Fauske has been with the not-for-profit cooperative since its inception. Prior to working with ASTAC, Fauske lived in Barrow, where he was a school principal and a teacher, and he worked for the Arctic Slope Regional Corp. and the North Slope Borough. He was involved in the initial formation, incorporation and certification process of ASTAC, and became assistant general manager of ASTAC in 1989. He has served as its general manager since 1992.
ASTAC's story is one about reciprocity of partnership between individuals and the community--the unique situation of the traditional Inupiat in the villages keeping up with the front edge of technology. Every subscriber is a member-owner of the co-op. Members include individuals in the eight communities of the North Slope Borough, BP Exploration (Alaska) Inc., Conoco/Phillips Alaska Inc., Alyeska Pipeline Service Co., VECO, Schlumberger, Arctic Slope Regional Corp., the FAA and various state and federal agencies. All members, whether they are individuals or companies, have an equal standing in the co-op. Because of the high technological demands of the oil companies at Prudhoe Bay, and of the rapidly changing villages, there is constant pressure to stay in front of technology.

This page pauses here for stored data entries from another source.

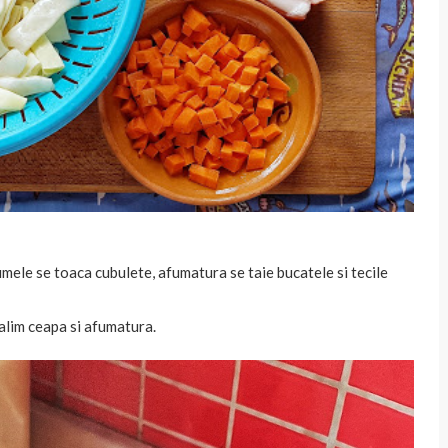
mele se toaca cubulete, afumatura se taie bucatele si tecile
calim ceapa si afumatura.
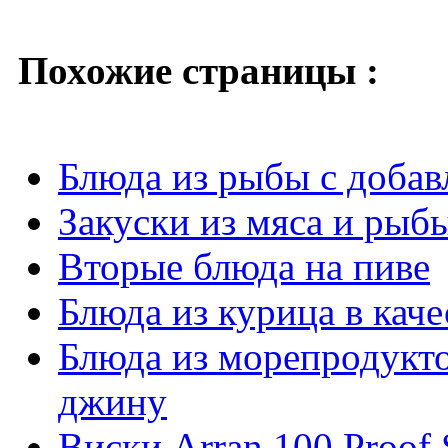
Похожие страницы :
Блюда из рыбы с добав
Закуски из мяса и рыб
Вторые блюда на пиве
Блюда из курица в каче
Блюда из морепродуктов
джину
Виски Arran 100 Proof 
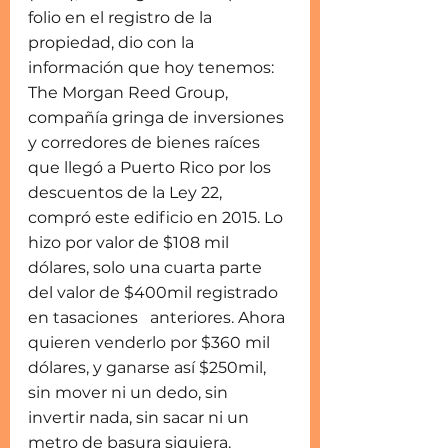
folio en el registro de la 
propiedad, dio con la 
información que hoy tenemos: 
The Morgan Reed Group, 
compañía gringa de inversiones 
y corredores de bienes raíces 
que llegó a Puerto Rico por los 
descuentos de la Ley 22, 
compró este edificio en 2015. Lo 
hizo por valor de $108 mil 
dólares, solo una cuarta parte 
del valor de $400mil registrado 
en tasaciones   anteriores. Ahora 
quieren venderlo por $360 mil 
dólares, y ganarse así $250mil, 
sin mover ni un dedo, sin 
invertir nada, sin sacar ni un 
metro de basura siquiera.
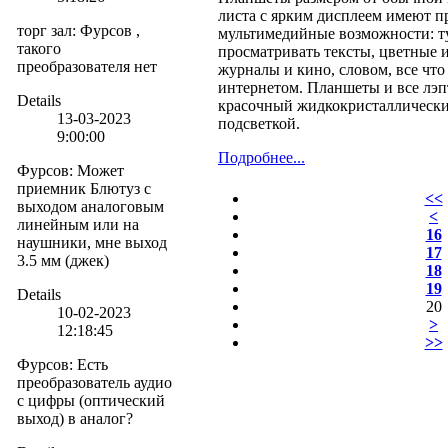
листа с ярким дисплеем имеют п
торг зал
:
Фурсов ,
мультимедийные возможности: т
такого
просматривать тексты, цветные 
преобразователя нет
журналы и кино, словом, все что
интернетом. Планшеты и все лэ
Details
красочный жидкокристаллически
13-03-2023
подсветкой.
9:00:00
Подробнее...
Фурсов
:
Может
приемник Блютуз с
<<
выходом аналоговым
<
линейным или на
16
наушники, мне выход
17
3.5 мм (джек)
18
19
Details
20
10-02-2023
>
12:18:45
>>
Фурсов
:
Есть
преобразователь аудио
с цифры (оптический
выход) в аналог?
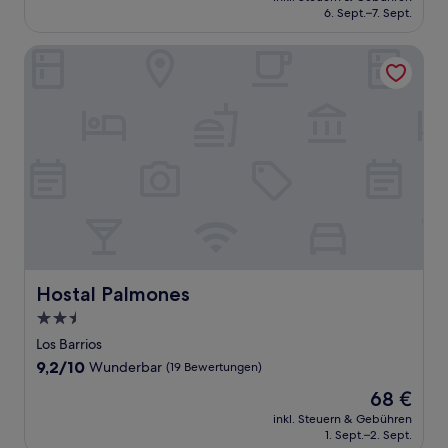
beträgt
6. Sept.–7. Sept.
gut,
67 €
(397
Bewertungen)
Hostal Palmones
Hostal Palmones
Hostal Palmones
2.5-
Sterne-
Los Barrios
Unterkunft
9.2
9,2/10
Wunderbar
(19 Bewertungen)
von
Der
68 €
10,
Preis
Wunderbar,
inkl. Steuern & Gebühren
beträgt
1. Sept.–2. Sept.
(19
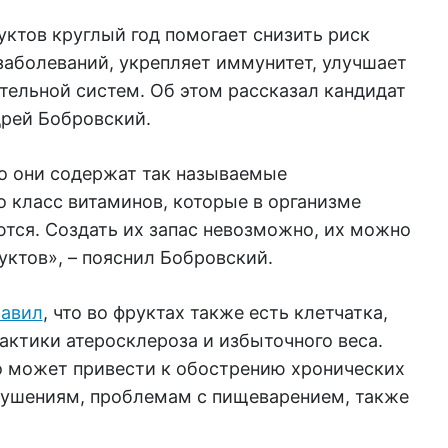
ктов круглый год помогает снизить риск
заболеваний, укрепляет иммунитет, улучшает
тельной систем. Об этом рассказал кандидат
дрей Бобровский.
то они содержат так называемые
 класс витаминов, которые в организме
тся. Создать их запас невозможно, их можно
уктов», – пояснил Бобровский.
авил
, что во фруктах также есть клетчатка,
актики атеросклероза и избыточного веса.
то может привести к обострению хронических
рушениям, проблемам с пищеварением, также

"We'd be history if our work was not acceptable," says Fauske. "We are fortunate in that we are forced to do it right"
General Electric had the first telephones in Barrow before ASTAC took over. ASTAC began its telecommunications system development in 1977 and was certified by the Alaska Public Utilities Commission in 1980. The Rural Electrification Act of 1930 for rural America provided funding for ASTAC's beginning operations in 1980. The Distant Early Warning (DEWline) radar network and the White Alice tropo-scatter radio communication systems had originally brought the first modern global access to some of the communities in the area. Now celebrating more than 20 years of service to the North Slope area, ASTAC continues to develop and implement services for the unique environment of the North Slope in Alaska.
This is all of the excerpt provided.